The Atlantic Says GOP Leader Hopes Minorities Don’t Vote, But He Didn’t Say That at All

The Atlantic illicitly portrayed GOP House Speaker John Bohner as saying that he “said out loud he hopes blacks and Latinos ‘won’t show up’ this election,” but a look at what Boehener actually said proves that The Atlantic is purposefully misleading its readers.

In its headline, The Atlantic Wire story for August 27 screams, “Boehner Says Out Loud He Hopes Blacks and Latinos ‘Won’t Show Up’ This Election.”

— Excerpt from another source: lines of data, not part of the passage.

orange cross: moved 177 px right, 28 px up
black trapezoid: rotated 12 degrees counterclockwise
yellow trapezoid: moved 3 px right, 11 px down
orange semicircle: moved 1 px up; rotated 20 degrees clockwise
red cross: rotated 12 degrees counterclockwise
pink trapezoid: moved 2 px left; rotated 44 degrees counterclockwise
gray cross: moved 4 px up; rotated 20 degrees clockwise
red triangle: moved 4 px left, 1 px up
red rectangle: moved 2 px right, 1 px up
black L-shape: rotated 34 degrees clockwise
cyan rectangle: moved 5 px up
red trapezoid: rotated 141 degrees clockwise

If John Boehner really did say that he hoped that blacks and Hispanics wouldn’t vote this election that would be quite an incendiary thing to say, for sure. It would rightly bring condemnation down on the Speaker’s head. And The Atlantic is saying flat out that this is what Boehner said.

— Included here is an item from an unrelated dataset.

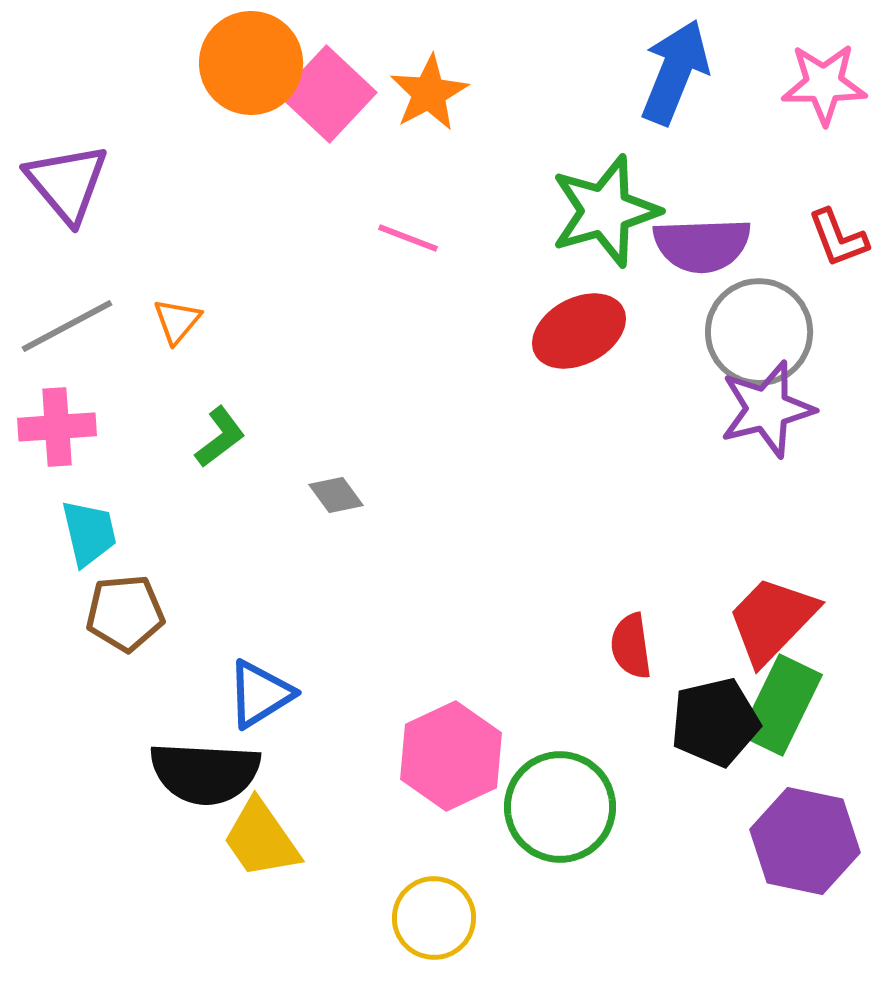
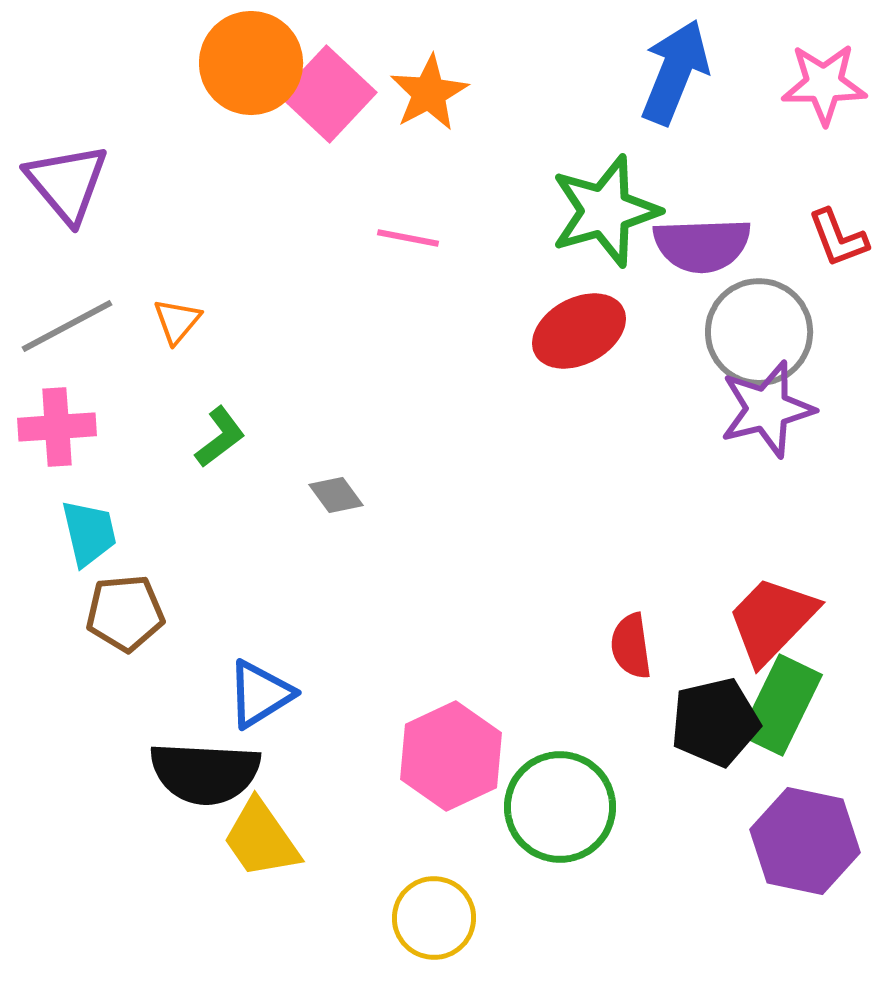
pink line: rotated 10 degrees counterclockwise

It wasn’t just the headline, either. Even in its lead paragraph The Atlantic characterized Boehner’s comments as wishing minorities won’t vote. (My bold)

House Speaker John Boehner is the most prominent Republican to admit, out loud, that his party’s strategy for winning in November doesn’t suppose that the GOP can win over some black and Latino voters, but hoping they won’t vote at all.

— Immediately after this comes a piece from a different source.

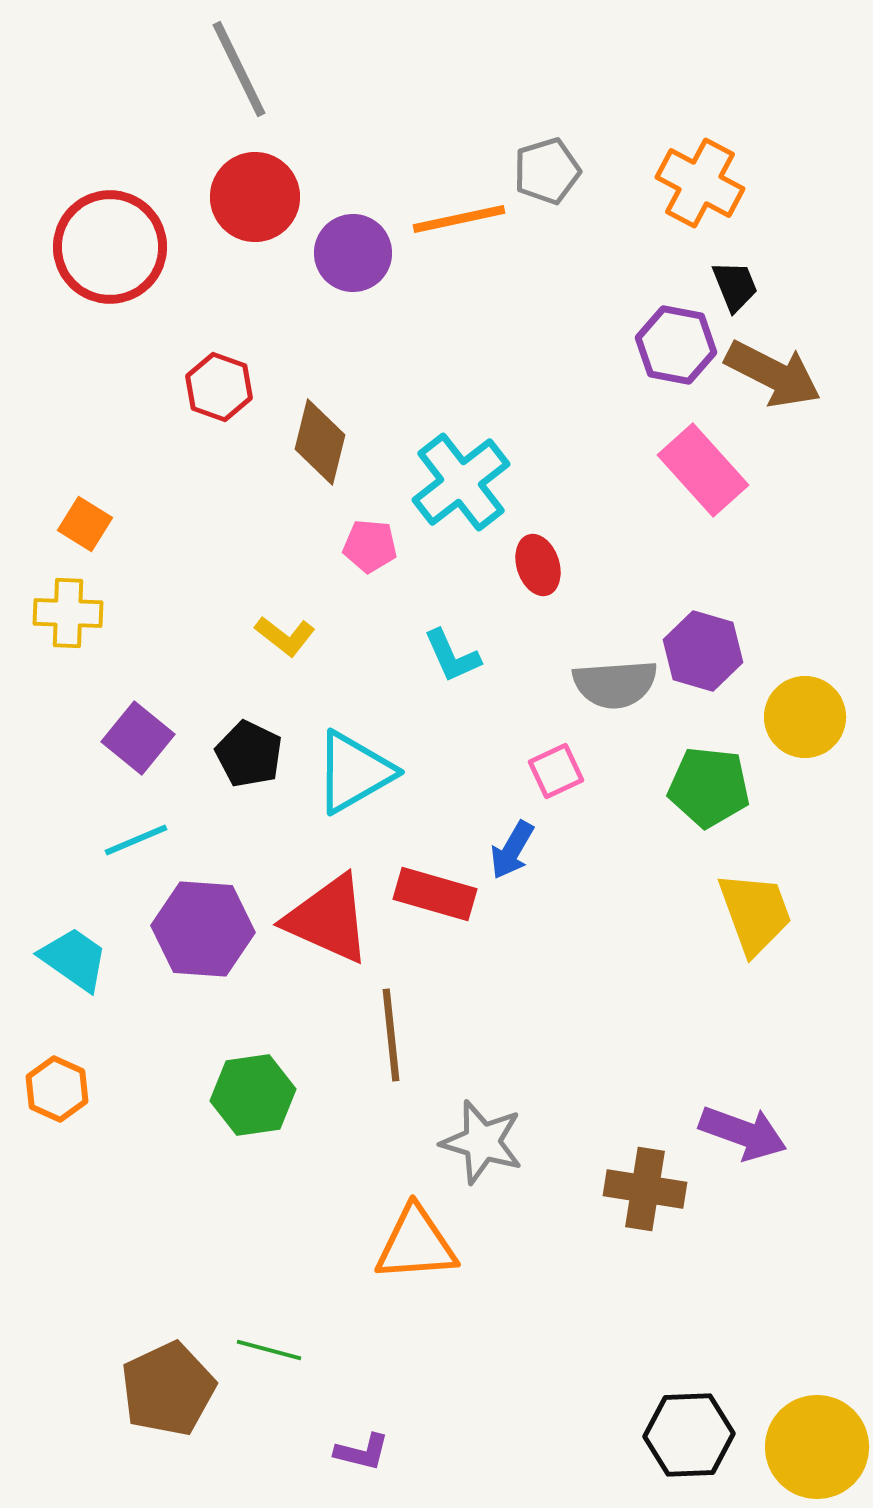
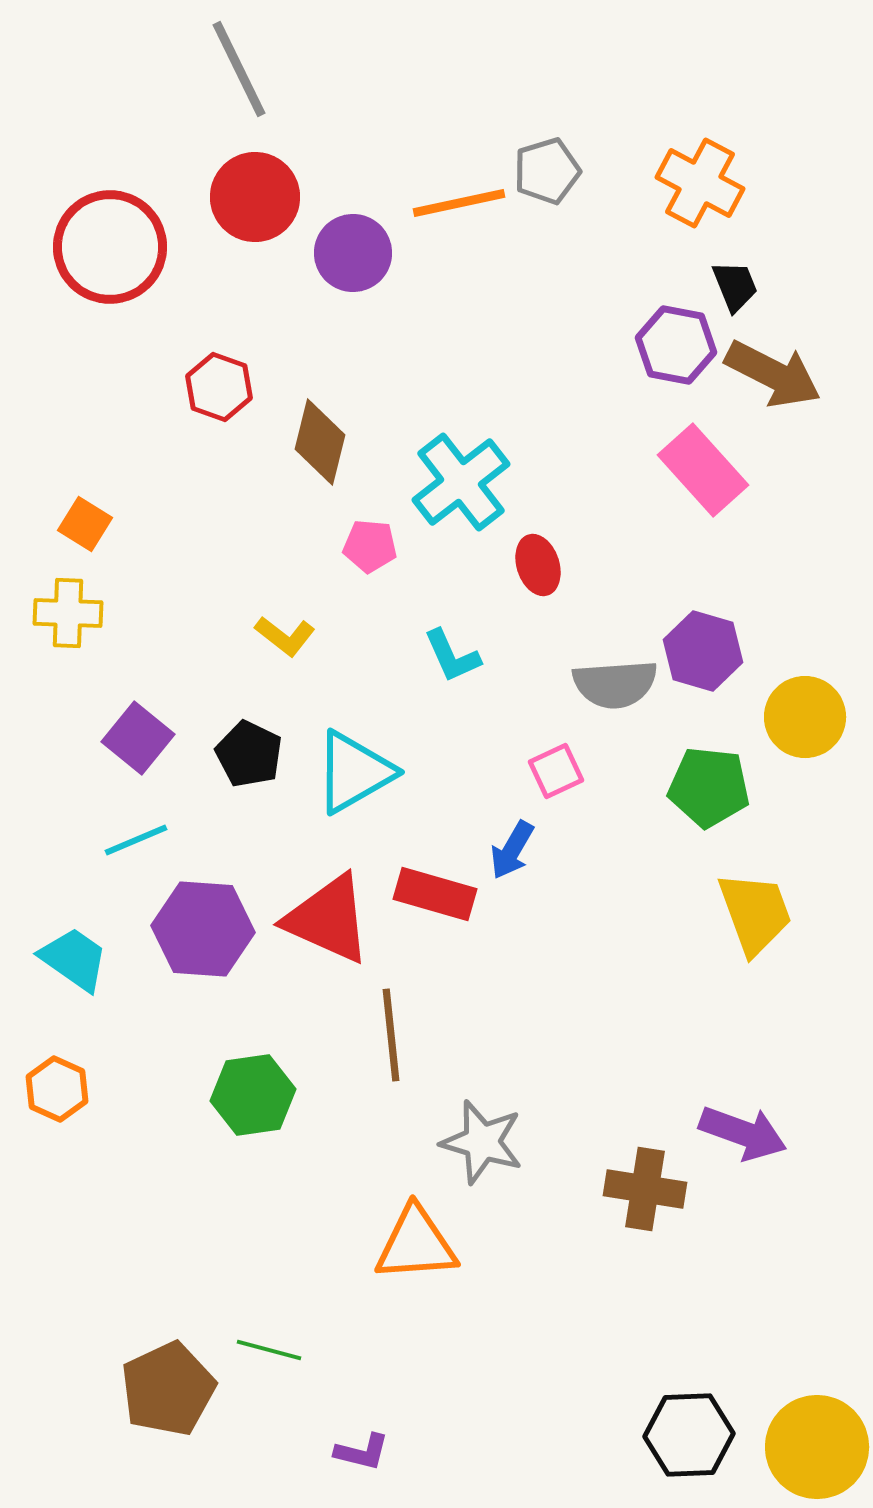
orange line at (459, 219): moved 16 px up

But this is simply untrue because, as The Atlantic itself quotes Boehner, he was saying something quite different.

“This election is about economics… These groups have been hit the hardest. They may not show up and vote for our candidate but I’d suggest to you they won’t show up and vote for the president either.”

In other words, Boehner was saying that Obama hasn’t excited black and Latino voters and he hasn’t served their interests so he, Boehner, thinks they won’t turn out to vote for Obama. He wasn’t saying he hopes minorities won’t vote he was saying the President has failed to give them a reason to vote for him.

The Atlantic’s writer purposefully misrepresented what John Boehner said, here. Plain and simple. As Duane Lester says, “the headline and the first line are complete fabrications.”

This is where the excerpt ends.